### Task description
Every picture is to be removed, and all the data is to be copied exactly.

(Transcribed page contents)
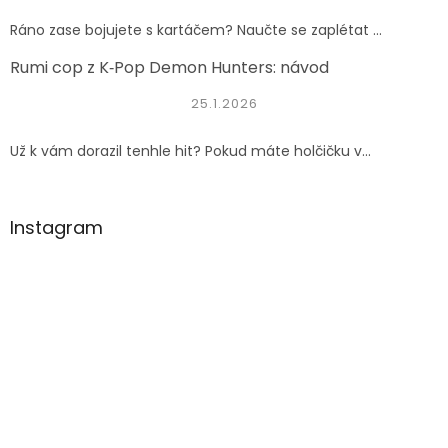
Ráno zase bojujete s kartáčem? Naučte se zaplétat ...
Rumi cop z K‑Pop Demon Hunters: návod
25.1.2026
Už k vám dorazil tenhle hit? Pokud máte holčičku v...
Instagram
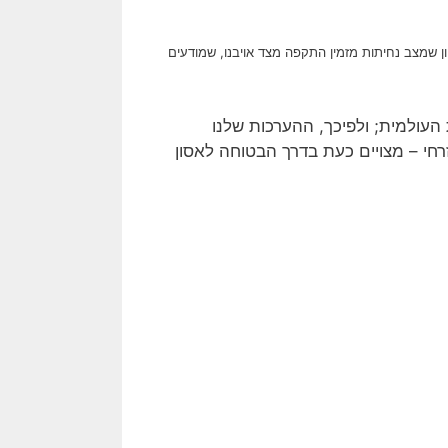
וון שמצב נחיתות מזמין התקפה מצד אויבנו, שמודעים
עולמית; ולפיכך, ההערכות שלנו
זרחי – מצויים כעת בדרך הבטוחה לאסון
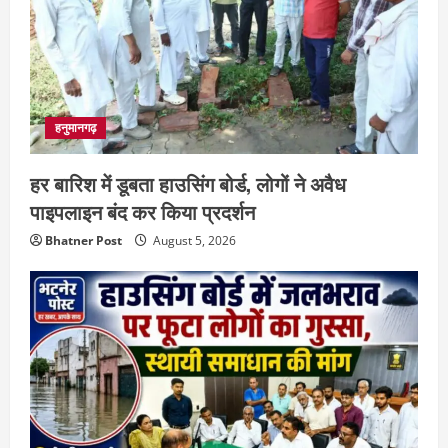
हनुमानगढ़
हर बारिश में डूबता हाउसिंग बोर्ड, लोगों ने अवैध
पाइपलाइन बंद कर किया प्रदर्शन
Bhatner Post
August 5, 2026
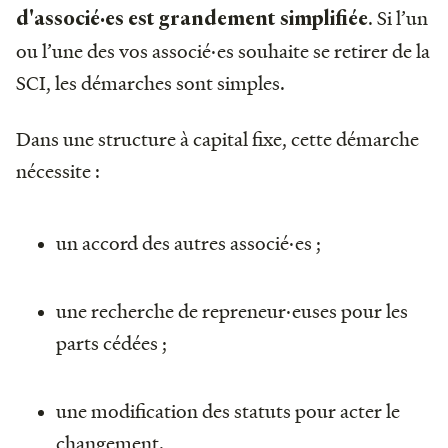
. Si l’un
d'associé·es est grandement simplifiée
ou l’une des vos associé·es souhaite se retirer de la
SCI, les démarches sont simples.
Dans une structure à capital fixe, cette démarche
nécessite :
un accord des autres associé·es ;
une recherche de repreneur·euses pour les
parts cédées ;
une modification des statuts pour acter le
changement.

### Exercise solution
Ráno zase bojujete s kartáčem? Naučte se zaplétat ...
Rumi cop z K‑Pop Demon Hunters: návod
25.1.2026
Už k vám dorazil tenhle hit? Pokud máte holčičku v...
Instagram
וון שמצב נחיתות מזמין התקפה מצד אויבנו, שמודעים
עולמית; ולפיכך, ההערכות שלנו
זרחי – מצויים כעת בדרך הבטוחה לאסון
हनुमानगढ़
हर बारिश में डूबता हाउसिंग बोर्ड, लोगों ने अवैध
पाइपलाइन बंद कर किया प्रदर्शन
Bhatner Post
August 5, 2026
. Si l’un
d'associé·es est grandement simplifiée
ou l’une des vos associé·es souhaite se retirer de la
SCI, les démarches sont simples.
Dans une structure à capital fixe, cette démarche
nécessite :
un accord des autres associé·es ;
une recherche de repreneur·euses pour les
parts cédées ;
une modification des statuts pour acter le
changement.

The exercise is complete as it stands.